**Required work:**
Answer with the exact lines of the following material from the one containing "Image resolution: width=1440, height=779." through the one containing "[Accueil] (1137, 114)", both end lines included.

**Extracted data:**
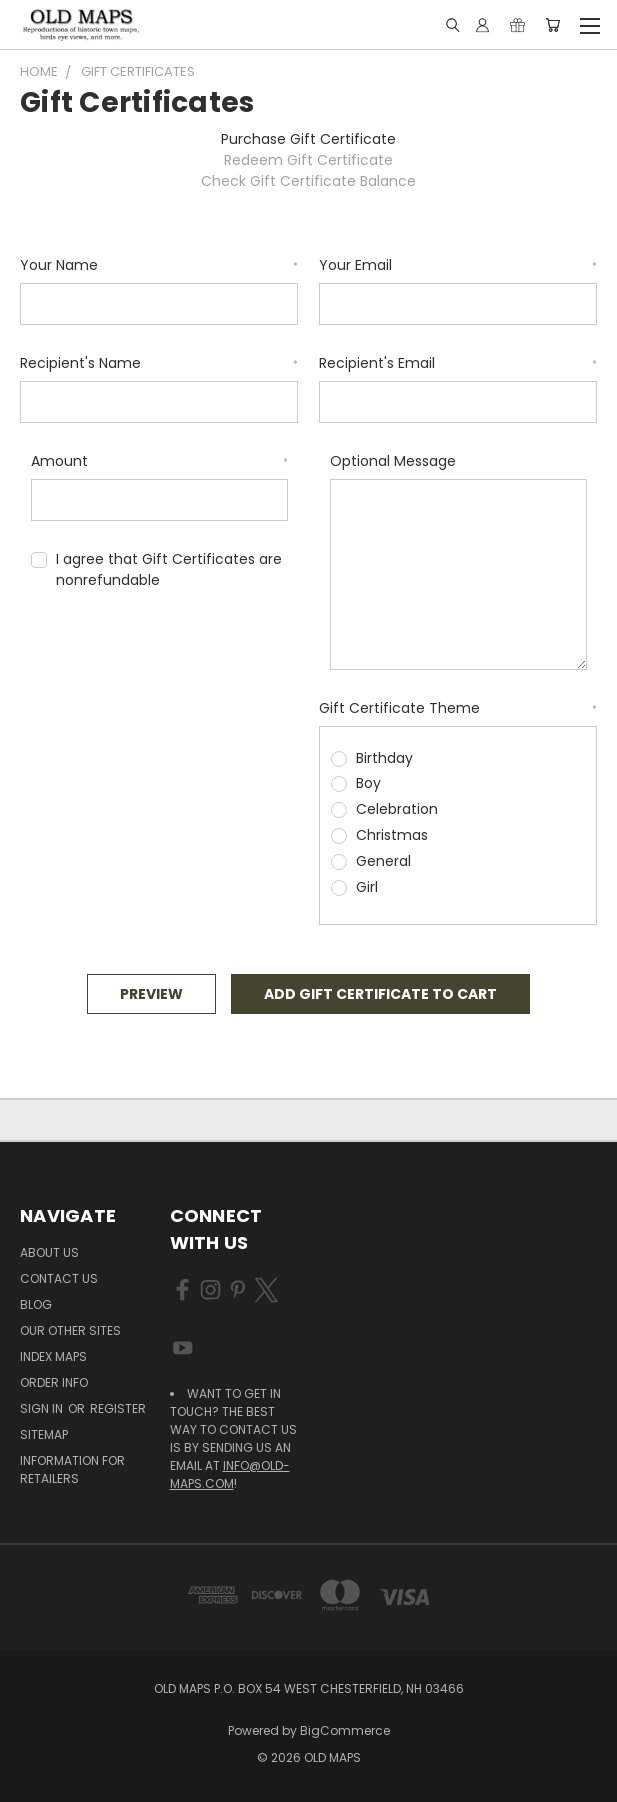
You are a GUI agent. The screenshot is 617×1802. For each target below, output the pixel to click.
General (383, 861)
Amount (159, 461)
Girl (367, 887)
* * *
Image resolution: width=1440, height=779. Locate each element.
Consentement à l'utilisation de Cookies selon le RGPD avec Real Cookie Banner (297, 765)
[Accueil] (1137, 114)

**Answer to this task:**
Image resolution: width=1440, height=779. Locate each element.
Consentement à l'utilisation de Cookies selon le RGPD avec Real Cookie Banner (297, 765)
[Accueil] (1137, 114)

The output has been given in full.